The LeanDojo project from Caltech and MIT provided an open gym-style interface for Lean 4 in 2023, enabling the community to build and benchmark AI proof systems. Their ReProver system, which retrieves relevant premises from Mathlib using a retrieval model trained on proof co-occurrence, reached around 51% on their benchmark in 2023; state-of-the-art systems have since pushed toward 65-70% on the miniF2F benchmark of 244 competition-level mathematics problems. Leanstral enters this landscape as an open-source, purpose-built model rather than a general code completion model adapted for Lean, which should affect its coverage of Lean-specific tactic idioms and library structure.

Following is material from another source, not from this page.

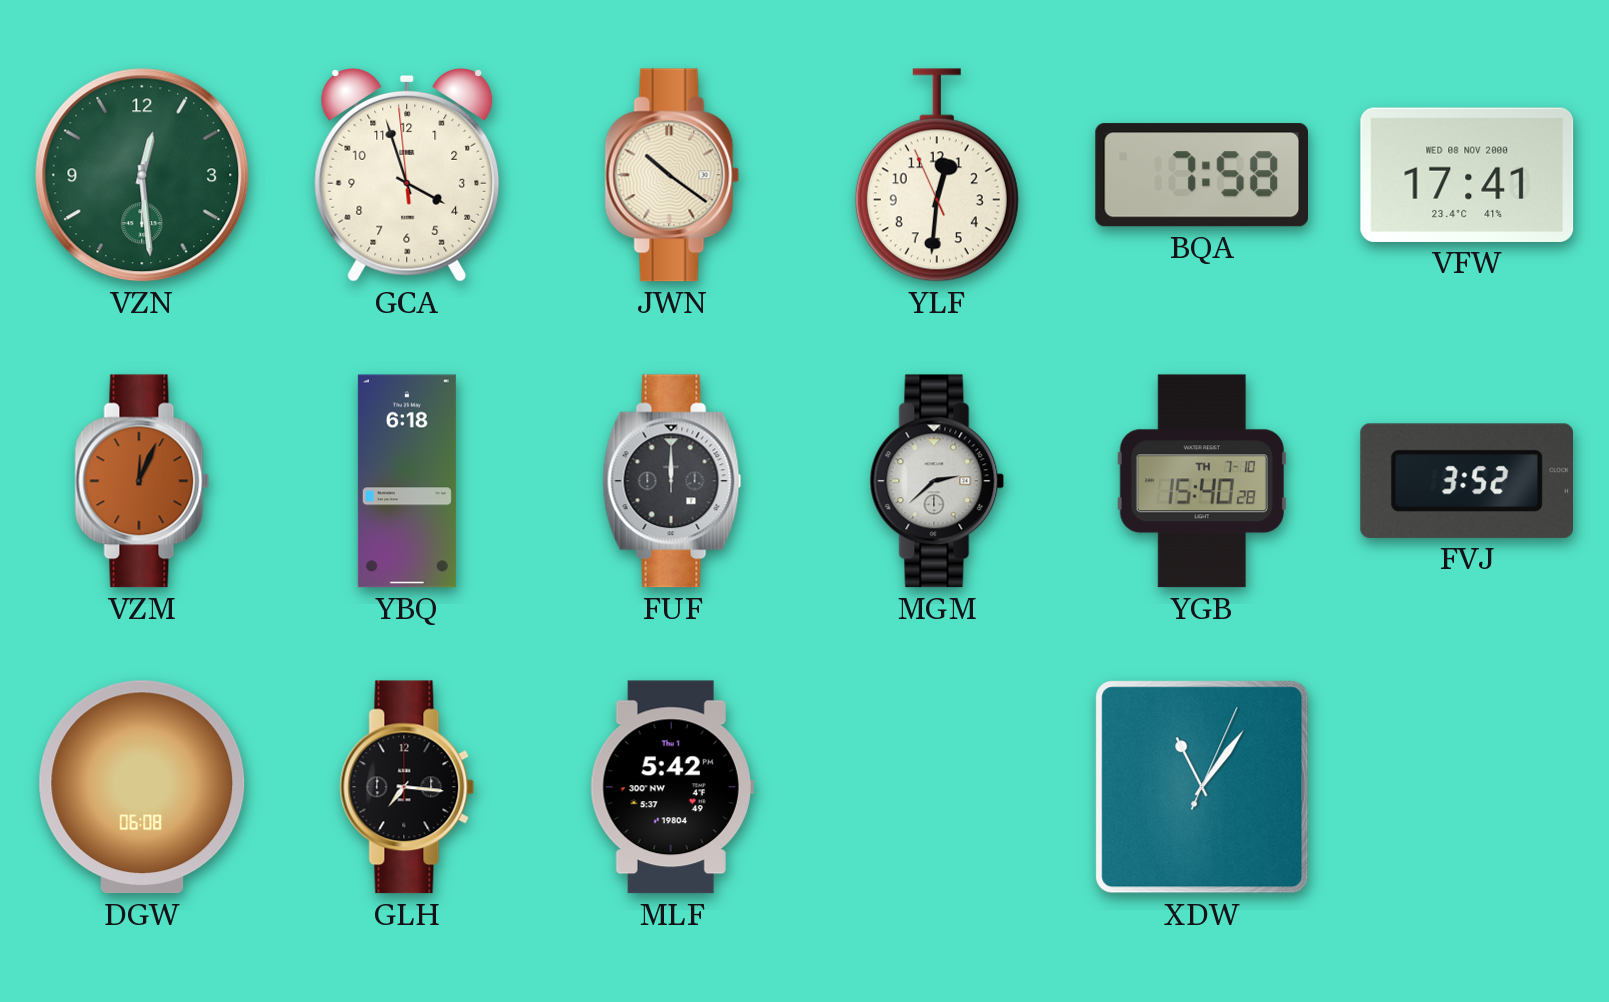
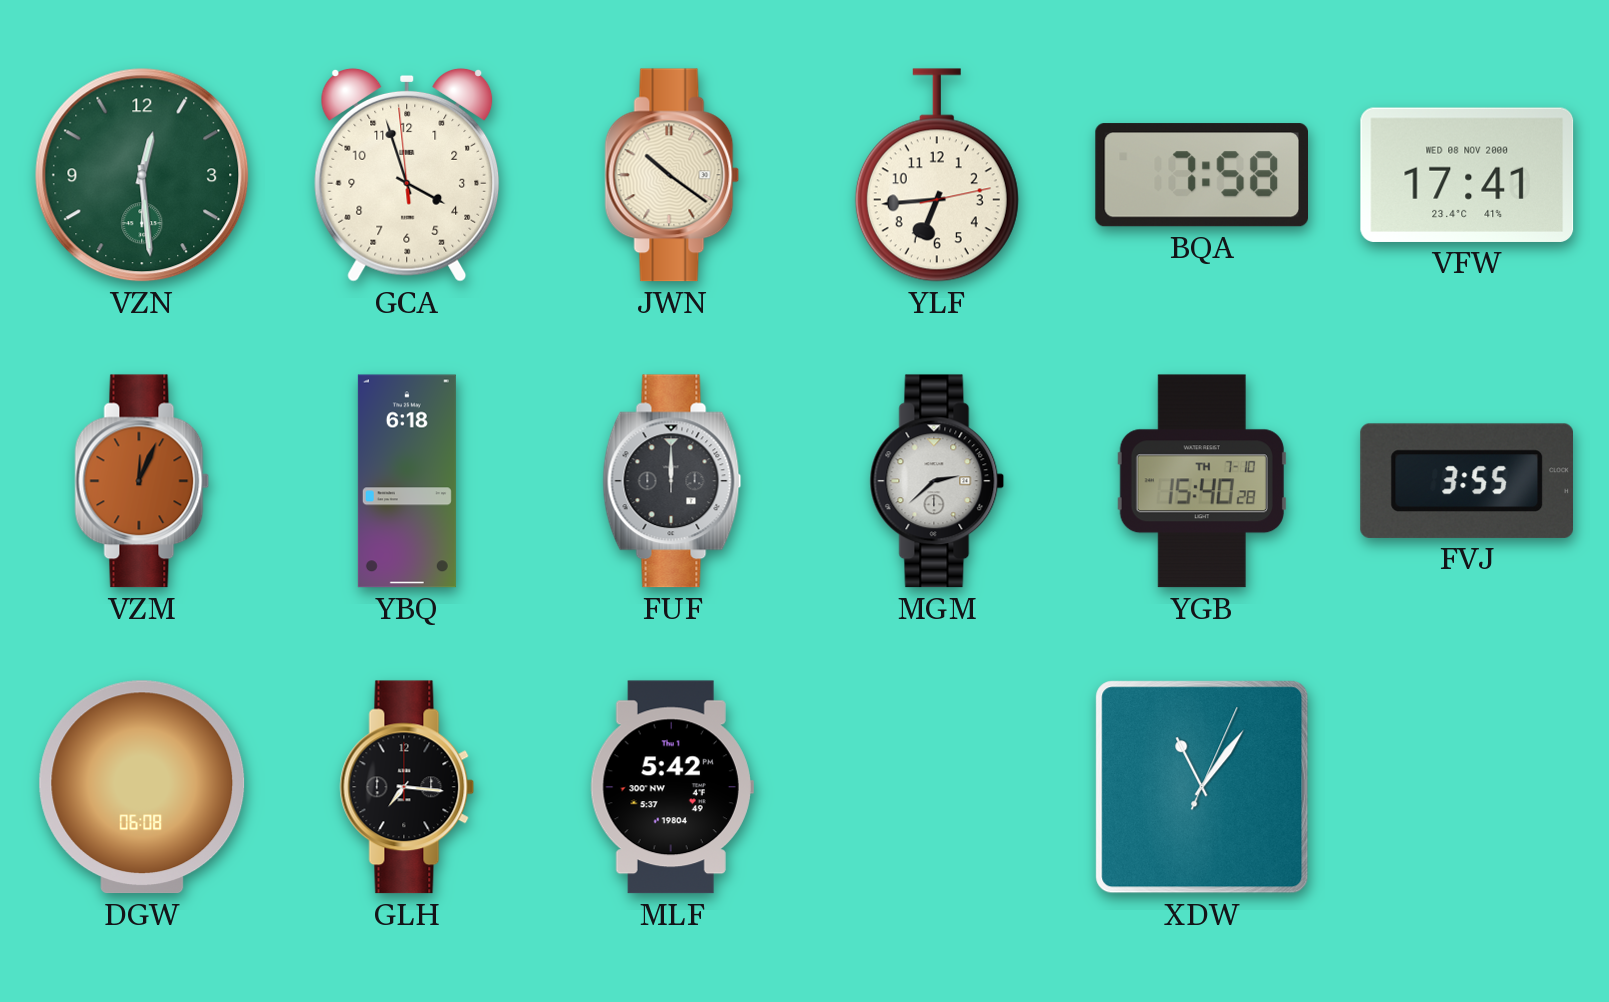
YLF: 12:30 -> 6:44
FVJ: 3:52 -> 3:55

The Specification Gap Remains
A kernel-accepted Lean 4 proof is a correct proof of the stated proposition. Whether the stated proposition captures what the developer intended is outside the kernel’s scope and outside what any AI agent currently changes.
The seL4 verification layered three levels of specification: the abstract mathematical model, the Haskell prototype, and the C implementation. Each transition required human effort to specify correctly, and the value of the entire verification chain depends on the quality of the abstract specification. A verified sorting function that sorts in the wrong order, a verified cryptographic protocol with a flawed threat model, a verified compiler for incorrect language semantics: all are kernel-certified and semantically wrong. Formal verification has always been contingent on correct specifications, and no current AI system has changed this.
Some research is directed at inferring specifications from test cases, documentation, and informal descriptions, but these approaches remain preliminary. The more certain near-term benefit of systems like Leanstral is narrower: a developer who writes a correct specification can increasingly delegate proof search to an AI agent and receive a kernel-verified answer, rather than spending weeks constructing the proof manually.
What Moves in the Cost Calculation
The 10 to 50x cost ratio for formal verification assumed expert human proof engineers working without AI assistance. If AI-assisted proof search reduces proof development time significantly for tractable specifications, the cost ratio for suitable properties drops into a range more software projects can justify. The properties best suited to this approach are local, bounded, and specifiable without deep domain knowledge: data structure invariants, cryptographic protocol properties, parser correctness, compiler intermediate representations.
These are the same properties where formal verification has historically had the clearest cost-benefit argument. What changes is not what is worth verifying but how many teams can afford to verify it. The Lean 4 ecosystem, the 2021 paper’s careful design of its FBIP memory model and LLVM-compiled native code, and Mathlib’s breadth as both training corpus and benchmark, form the infrastructure. Leanstral, following the same architectural approach AlphaProof validated at competition mathematics level, provides the agent. Whether the combination moves the cost calculation far enough for routine software development depends on how well such systems handle the distance between mathematical benchmarks and the specifications engineers actually need to write.